2. The exhaust gas purification apparatus according to claim 1, characterized in that: each first drawer-type frame body and each second drawer-type frame body are respectively corresponding to the first flow channel and the second flow channel, and can be detached from the outside of the shell in an alternating mode, and the first drawer-type frame bodies and the second drawer-type frame bodies are installed on the shell in a sliding card inserting mode.

3. The exhaust gas purification apparatus according to claim 2, characterized in that: each first drawer-type frame body and each second drawer-type frame body in the first flow passage are arranged in an up-and-down alternating and interval mode, each first drawer-type frame body and each second drawer-type frame body in the second flow passage are arranged in an up-and-down alternating and interval mode, and the interval between the first drawer-type frame body and the second drawer-type frame body which are adjacent up and down is less than 15 cm; and/or the presence of a gas in the atmosphere,

4. An exhaust gas purification apparatus as set forth in any one of claims 1 to 3, wherein: the first drawer-type frame body, the second drawer-type frame body, the third drawer-type frame body and the fourth drawer-type frame body respectively comprise installation frames which are detachably connected with the shell in a sliding card inserting mode and grids arranged on the installation frames, and the light source assembly, the photocatalyst, the ozone decomposition catalyst and the filtering assembly are respectively installed in the installation frames.

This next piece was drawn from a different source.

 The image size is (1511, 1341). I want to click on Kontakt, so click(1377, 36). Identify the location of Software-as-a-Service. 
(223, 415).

5. The exhaust gas purification apparatus according to claim 4, characterized in that: the light source component comprises an ultraviolet lamp tube arranged in the mounting frame and a wire socket connected with the ultraviolet lamp tube.

6. The exhaust gas purification apparatus according to claim 5, characterized in that: the ultraviolet lamp tube is a double-waveband UV lamp with 185nm and 254 nm.

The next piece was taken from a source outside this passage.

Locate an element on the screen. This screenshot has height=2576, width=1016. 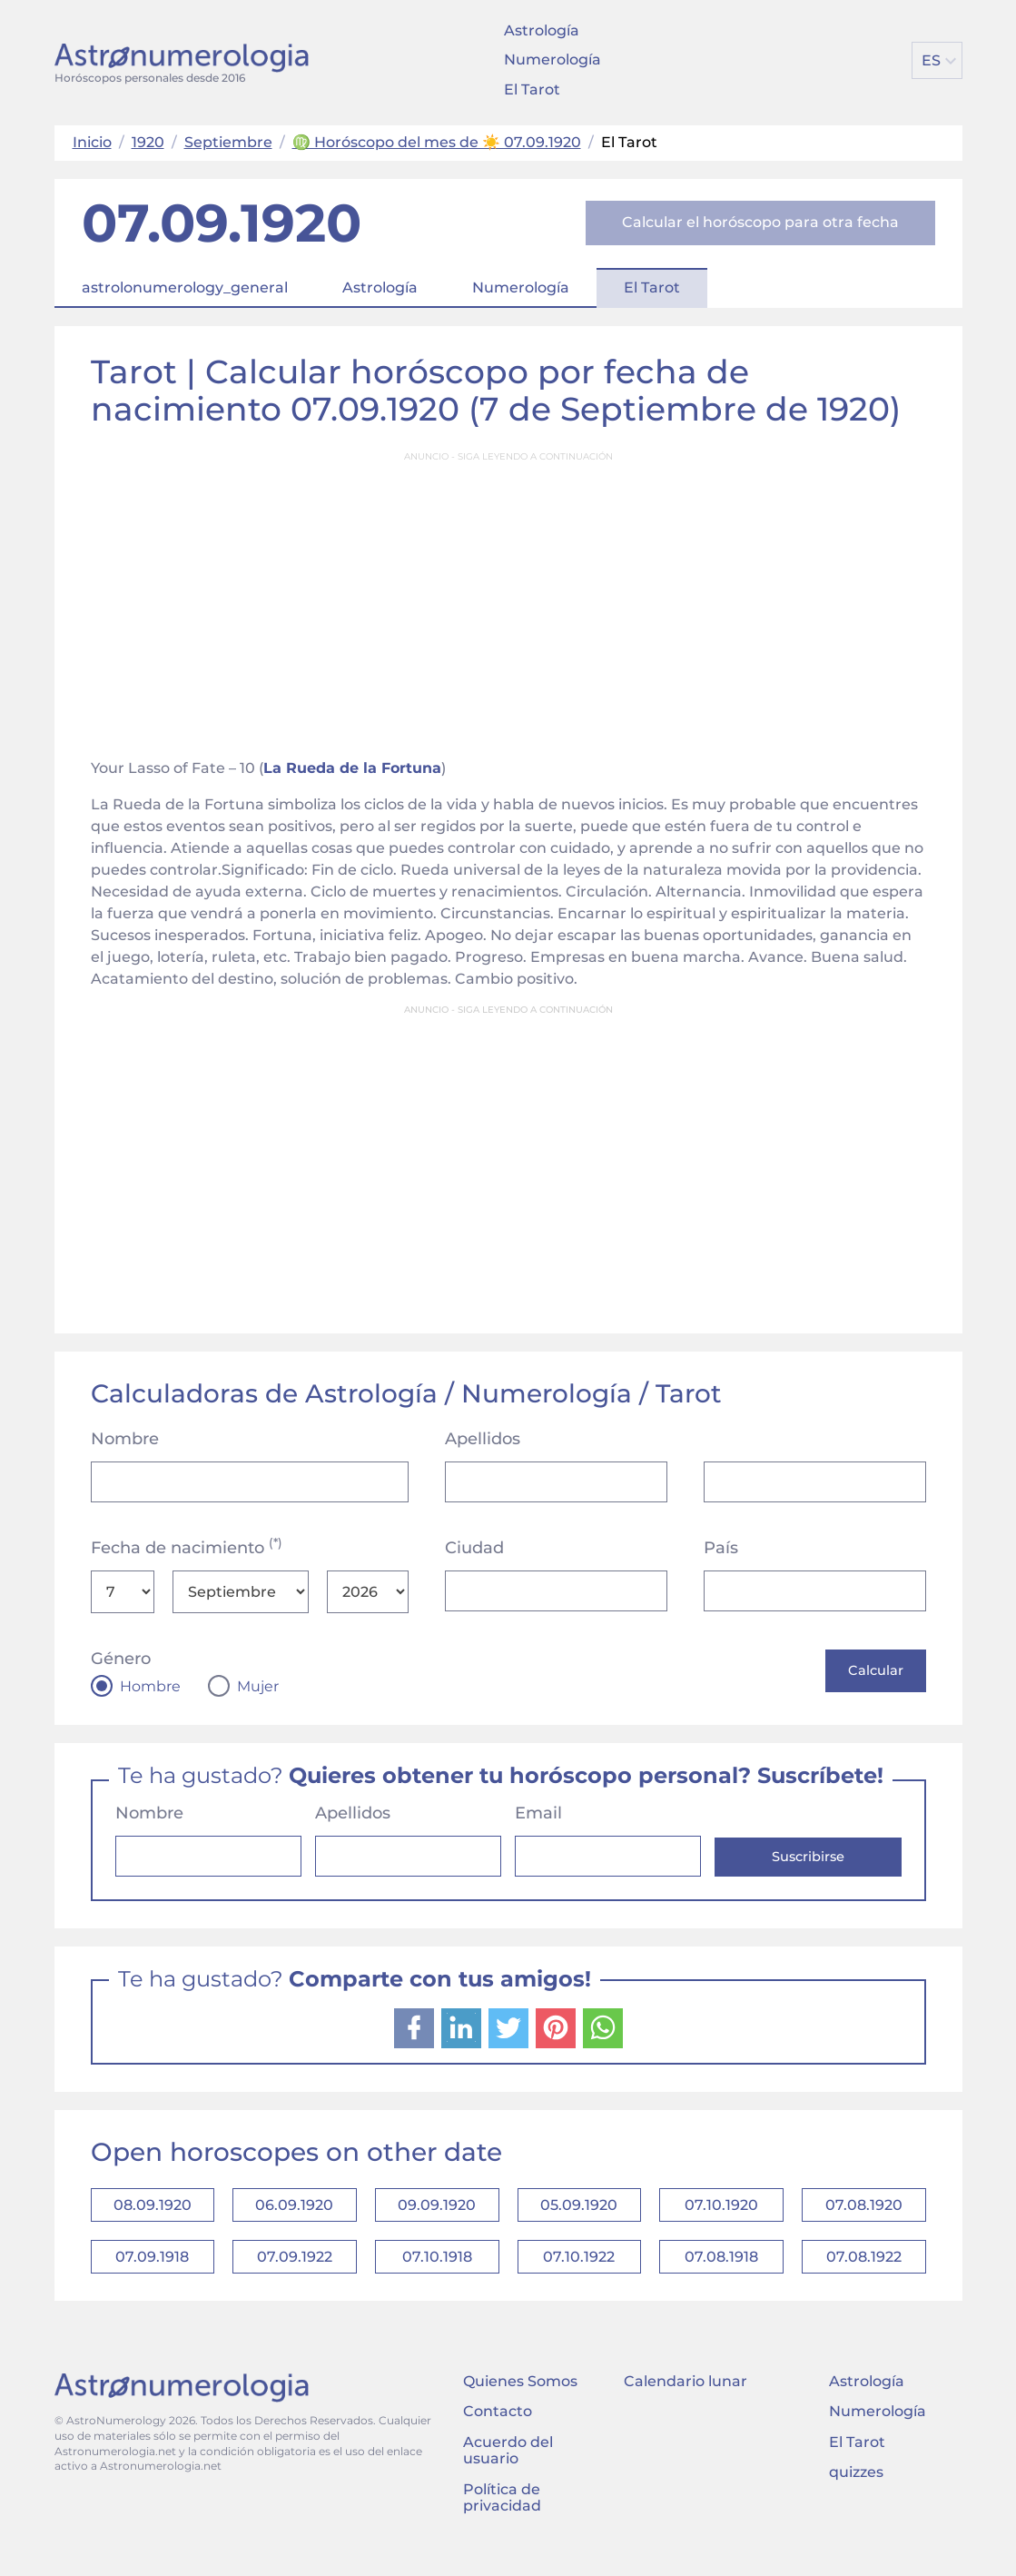
08.09.1920 is located at coordinates (152, 2212).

7. An exhaust gas purification apparatus as set forth in any one of claims 1 to 3, wherein: the first flow channel, the second flow channel and the third flow channel are arranged in an S-shaped bent extending mode.

8. An exhaust gas purification apparatus as set forth in any one of claims 1 to 3, wherein: the photocatalyst is of a honeycomb net type structure, and the photocatalyst is coated with nano titanium dioxide or nano zinc oxide; and/or the presence of a gas in the atmosphere,

the carrier of the ozone decomposition catalyst is honeycomb activated carbon or cordierite honeycomb ceramic or an activated carbon fiber net, and the active component of the ozone decomposition catalyst is transition metal oxide.

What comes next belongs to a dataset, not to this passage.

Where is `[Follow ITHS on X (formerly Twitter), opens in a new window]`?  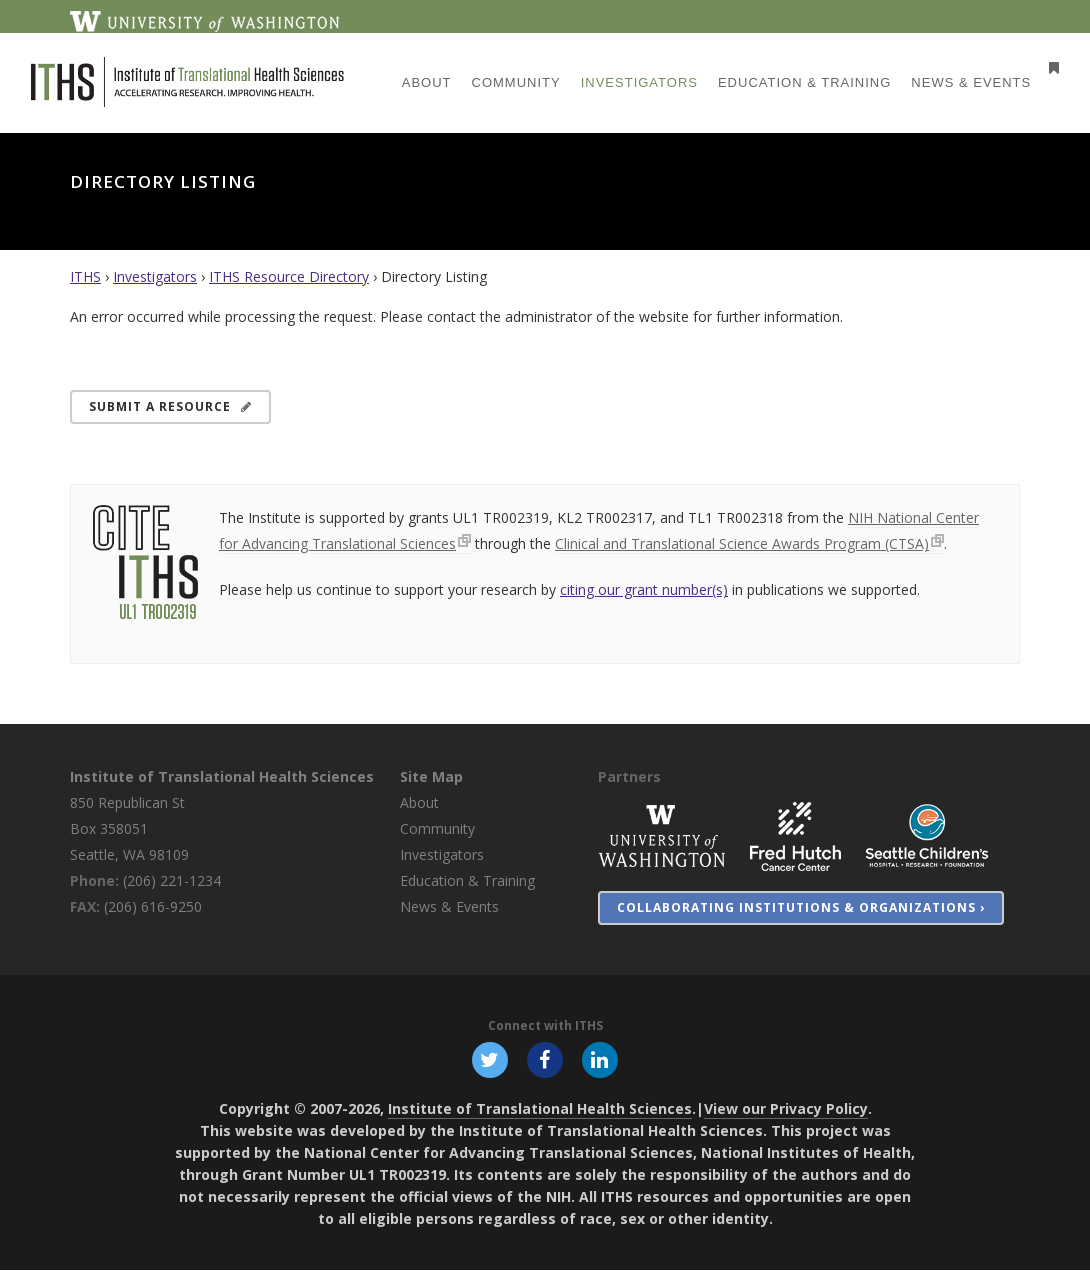 [Follow ITHS on X (formerly Twitter), opens in a new window] is located at coordinates (489, 1060).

9. An exhaust gas purification apparatus as set forth in any one of claims 1 to 3, wherein: an air inlet pipe is arranged at the air inlet; the air outlet is provided with an air outlet pipe and a fan connected with the air outlet pipe.

10. The exhaust gas purification apparatus according to claim 9, characterized in that: the waste gas purification device further comprises an equipment operation interface arranged on the shell, and the equipment operation interface is provided with a switch used for controlling the light source assembly to be switched off and an operation screen used for adjusting the rotating speed of the fan.